(Records from a dataset)
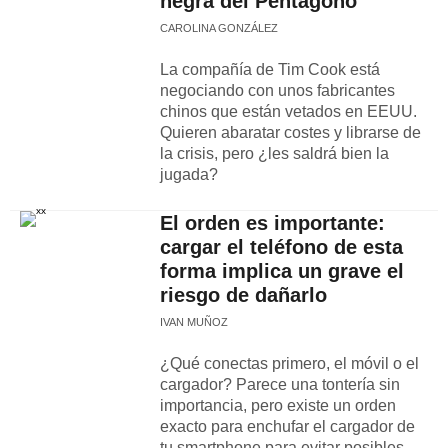
negra del Pentágono"
CAROLINA GONZÁLEZ
La compañía de Tim Cook está
negociando con unos fabricantes
chinos que están vetados en EEUU.
Quieren abaratar costes y librarse de
la crisis, pero ¿les saldrá bien la
jugada?
El orden es importante:
cargar el teléfono de esta
forma implica un grave el
riesgo de dañarlo
IVAN MUÑOZ
¿Qué conectas primero, el móvil o el
cargador? Parece una tontería sin
importancia, pero existe un orden
exacto para enchufar el cargador de
tu smartphone para evitar posibles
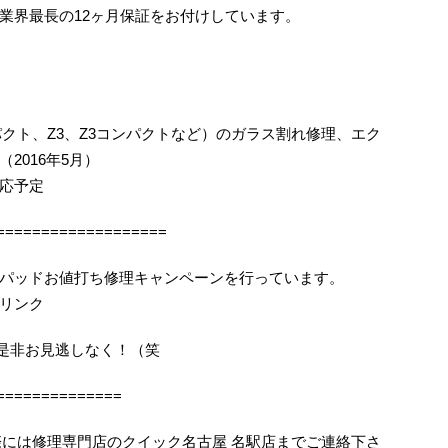
業界最長の12ヶ月保証をお付けしています。
コンパクト、Z3、Z3コンパクトなど）のガラス割れ修理、エク
2016年5月）
応予定
===================
パッドお値打ち修理キャンペーンを行っています。
リンク
機会を是非お見逃しなく！（笑
==============
困りの際には修理専門店のクイック名古屋 名駅店までご連絡下さ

_Brief_: Return exactly the run of lines that opens with the one containing "業界最長の12ヶ月保証をお付けしています。" and closes with the last line of the records above.

_Solution to this problem_:
業界最長の12ヶ月保証をお付けしています。
コンパクト、Z3、Z3コンパクトなど）のガラス割れ修理、エク
2016年5月）
応予定
===================
パッドお値打ち修理キャンペーンを行っています。
リンク
機会を是非お見逃しなく！（笑
==============
困りの際には修理専門店のクイック名古屋 名駅店までご連絡下さ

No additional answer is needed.